- **Aim of the task**:
Write every line of the following listing exactly as it reads.

- **Available data**:
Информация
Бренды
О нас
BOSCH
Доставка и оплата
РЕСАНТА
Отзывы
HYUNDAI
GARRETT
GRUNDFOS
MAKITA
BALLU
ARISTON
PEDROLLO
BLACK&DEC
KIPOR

- **Written response**:
Информация
Бренды
О нас
BOSCH
Доставка и оплата
РЕСАНТА
Отзывы
HYUNDAI
GARRETT
GRUNDFOS
MAKITA
BALLU
ARISTON
PEDROLLO
BLACK&DEC
KIPOR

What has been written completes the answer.